◆ What you should do ◆
Reproduce word for word, from the entries below, the line with "2. Market Behavior & Price Dyna", the line with "Historical Price (Probability)", and every line between them, and nothing more.

◆ Page-level text extractions ◆
____________
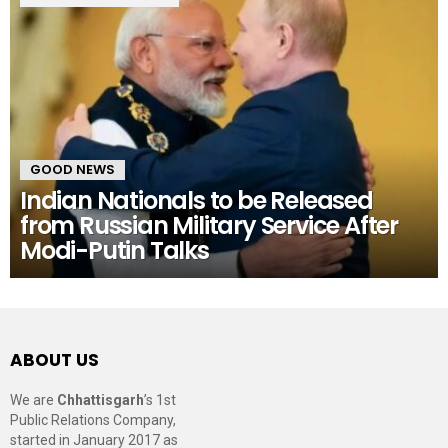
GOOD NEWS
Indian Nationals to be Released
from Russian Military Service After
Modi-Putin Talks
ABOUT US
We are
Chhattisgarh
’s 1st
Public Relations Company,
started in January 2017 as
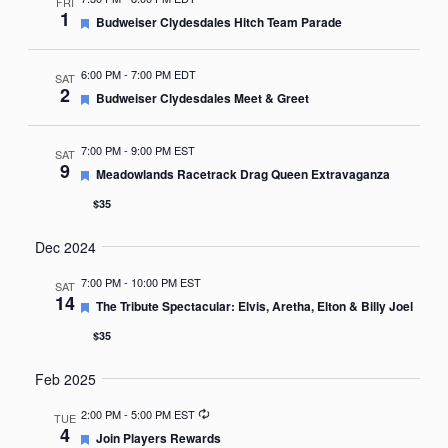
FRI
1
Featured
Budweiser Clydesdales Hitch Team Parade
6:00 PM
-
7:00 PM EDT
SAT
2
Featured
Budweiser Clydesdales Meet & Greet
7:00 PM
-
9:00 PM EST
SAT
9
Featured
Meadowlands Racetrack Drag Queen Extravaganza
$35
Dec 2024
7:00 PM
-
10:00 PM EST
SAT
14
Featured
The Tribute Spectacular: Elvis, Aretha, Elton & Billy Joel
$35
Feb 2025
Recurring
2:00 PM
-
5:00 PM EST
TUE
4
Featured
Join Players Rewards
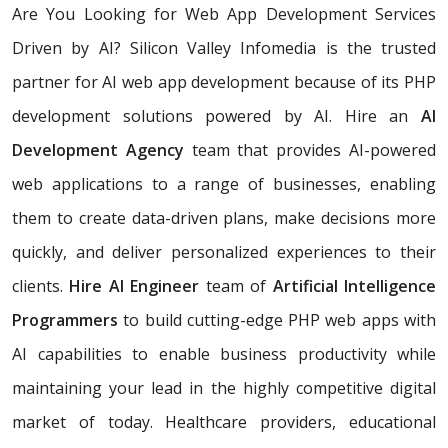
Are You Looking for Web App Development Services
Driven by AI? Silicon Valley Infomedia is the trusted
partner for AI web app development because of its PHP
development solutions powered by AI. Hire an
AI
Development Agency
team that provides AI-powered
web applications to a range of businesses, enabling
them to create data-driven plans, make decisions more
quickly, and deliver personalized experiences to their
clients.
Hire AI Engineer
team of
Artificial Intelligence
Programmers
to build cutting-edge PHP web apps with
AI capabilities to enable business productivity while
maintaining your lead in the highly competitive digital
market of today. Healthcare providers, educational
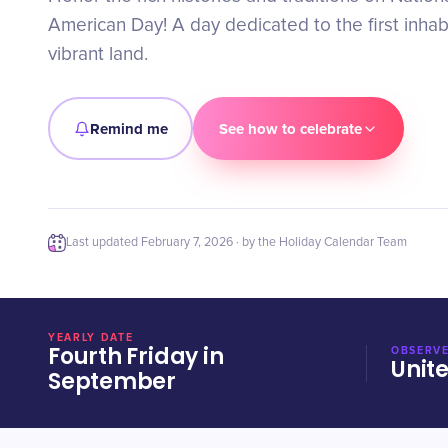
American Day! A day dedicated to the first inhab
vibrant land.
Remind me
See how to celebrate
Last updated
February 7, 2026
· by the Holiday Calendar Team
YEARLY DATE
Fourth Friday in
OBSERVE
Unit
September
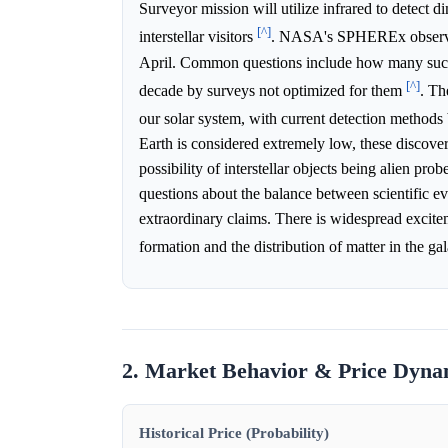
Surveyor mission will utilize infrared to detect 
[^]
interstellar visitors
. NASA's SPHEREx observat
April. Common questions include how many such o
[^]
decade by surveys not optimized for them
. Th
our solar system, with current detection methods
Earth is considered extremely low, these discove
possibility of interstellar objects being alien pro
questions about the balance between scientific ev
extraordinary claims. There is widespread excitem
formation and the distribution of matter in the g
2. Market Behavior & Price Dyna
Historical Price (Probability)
____________
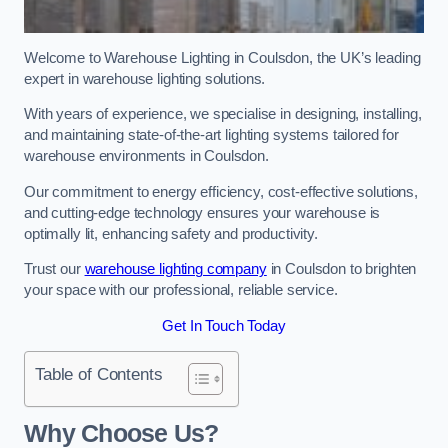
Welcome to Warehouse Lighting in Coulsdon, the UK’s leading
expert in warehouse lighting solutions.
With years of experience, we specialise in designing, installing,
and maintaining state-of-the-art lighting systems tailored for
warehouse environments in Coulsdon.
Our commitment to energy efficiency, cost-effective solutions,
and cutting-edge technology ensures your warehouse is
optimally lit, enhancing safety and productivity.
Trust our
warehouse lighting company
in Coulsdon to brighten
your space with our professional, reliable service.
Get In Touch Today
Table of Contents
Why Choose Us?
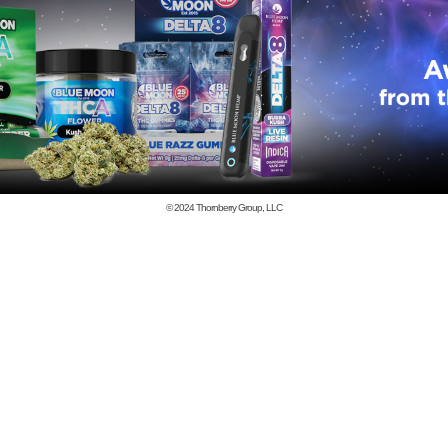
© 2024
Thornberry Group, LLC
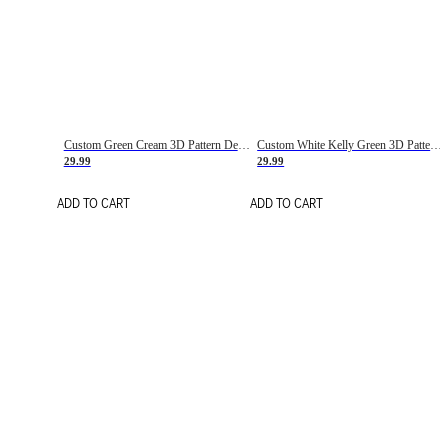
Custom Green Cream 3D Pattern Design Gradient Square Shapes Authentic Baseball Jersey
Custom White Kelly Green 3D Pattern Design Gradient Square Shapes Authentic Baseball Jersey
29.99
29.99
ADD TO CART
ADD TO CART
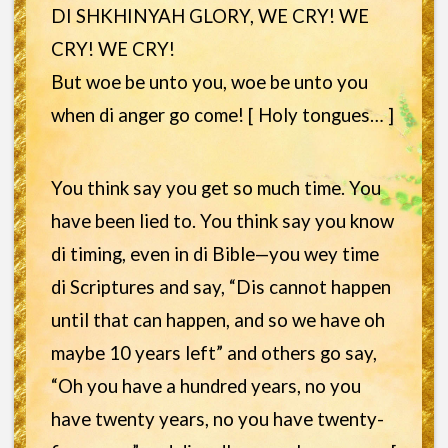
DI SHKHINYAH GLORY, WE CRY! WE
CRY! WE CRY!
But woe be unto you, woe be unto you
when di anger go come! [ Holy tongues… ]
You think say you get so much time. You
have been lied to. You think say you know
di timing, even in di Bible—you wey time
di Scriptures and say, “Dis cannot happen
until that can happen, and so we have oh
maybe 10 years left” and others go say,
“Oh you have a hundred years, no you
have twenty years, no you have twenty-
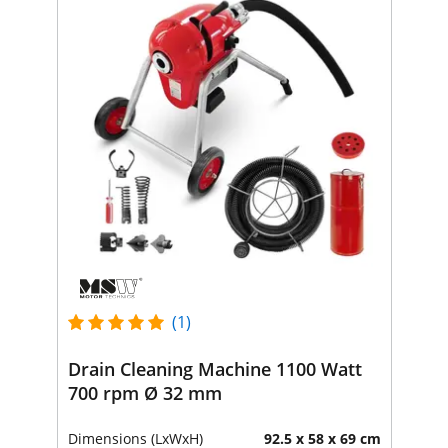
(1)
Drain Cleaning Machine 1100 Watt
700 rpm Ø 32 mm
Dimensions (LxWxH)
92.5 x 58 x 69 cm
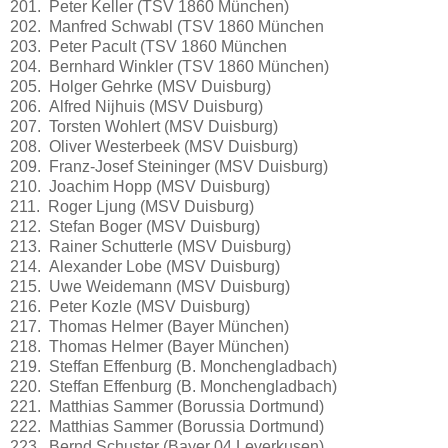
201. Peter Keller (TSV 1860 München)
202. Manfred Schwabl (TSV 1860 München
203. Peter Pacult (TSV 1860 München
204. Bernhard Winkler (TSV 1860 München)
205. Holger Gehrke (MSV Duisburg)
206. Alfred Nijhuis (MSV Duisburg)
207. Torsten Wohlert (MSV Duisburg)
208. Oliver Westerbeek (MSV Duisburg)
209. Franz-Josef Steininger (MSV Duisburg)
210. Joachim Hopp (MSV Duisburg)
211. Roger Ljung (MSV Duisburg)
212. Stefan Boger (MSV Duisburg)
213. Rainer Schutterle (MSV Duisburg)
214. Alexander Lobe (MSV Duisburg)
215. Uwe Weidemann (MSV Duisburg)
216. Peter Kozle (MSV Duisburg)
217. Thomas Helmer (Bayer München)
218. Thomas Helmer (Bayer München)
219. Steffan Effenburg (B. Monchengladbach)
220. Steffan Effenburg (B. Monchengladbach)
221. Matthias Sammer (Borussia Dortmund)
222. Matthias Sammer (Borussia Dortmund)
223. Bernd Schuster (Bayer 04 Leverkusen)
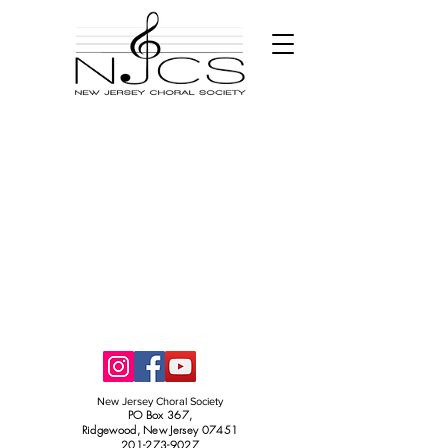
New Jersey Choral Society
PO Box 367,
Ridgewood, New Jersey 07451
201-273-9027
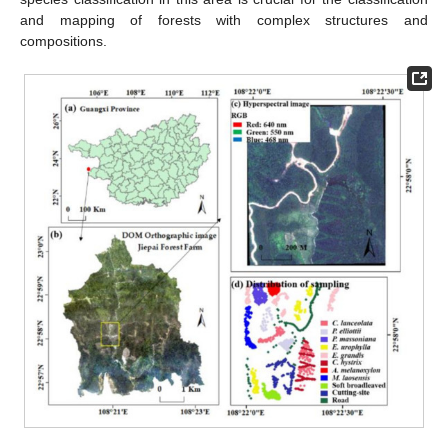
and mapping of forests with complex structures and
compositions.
____________
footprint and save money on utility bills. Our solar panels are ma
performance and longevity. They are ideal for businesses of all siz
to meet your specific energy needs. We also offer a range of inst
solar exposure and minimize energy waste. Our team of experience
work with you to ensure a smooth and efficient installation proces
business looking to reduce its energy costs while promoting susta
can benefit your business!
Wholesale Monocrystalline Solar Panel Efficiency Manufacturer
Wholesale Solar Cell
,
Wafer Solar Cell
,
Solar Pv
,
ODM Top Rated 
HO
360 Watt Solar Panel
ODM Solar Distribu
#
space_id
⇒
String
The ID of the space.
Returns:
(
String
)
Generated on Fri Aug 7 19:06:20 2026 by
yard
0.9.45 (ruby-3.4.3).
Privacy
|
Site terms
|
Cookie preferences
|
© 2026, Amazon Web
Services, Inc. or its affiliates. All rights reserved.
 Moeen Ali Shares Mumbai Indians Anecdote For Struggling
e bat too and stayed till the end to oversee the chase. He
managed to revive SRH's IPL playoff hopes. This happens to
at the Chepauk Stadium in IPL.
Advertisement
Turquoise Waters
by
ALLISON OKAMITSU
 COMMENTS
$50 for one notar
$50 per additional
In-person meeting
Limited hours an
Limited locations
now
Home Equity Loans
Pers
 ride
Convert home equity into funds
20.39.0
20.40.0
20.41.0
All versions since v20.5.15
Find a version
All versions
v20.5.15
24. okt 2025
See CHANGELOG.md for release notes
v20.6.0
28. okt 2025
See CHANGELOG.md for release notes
____________
◆ Answer space ◆
2. Market Behavior & Price Dyna
Historical Price (Probability)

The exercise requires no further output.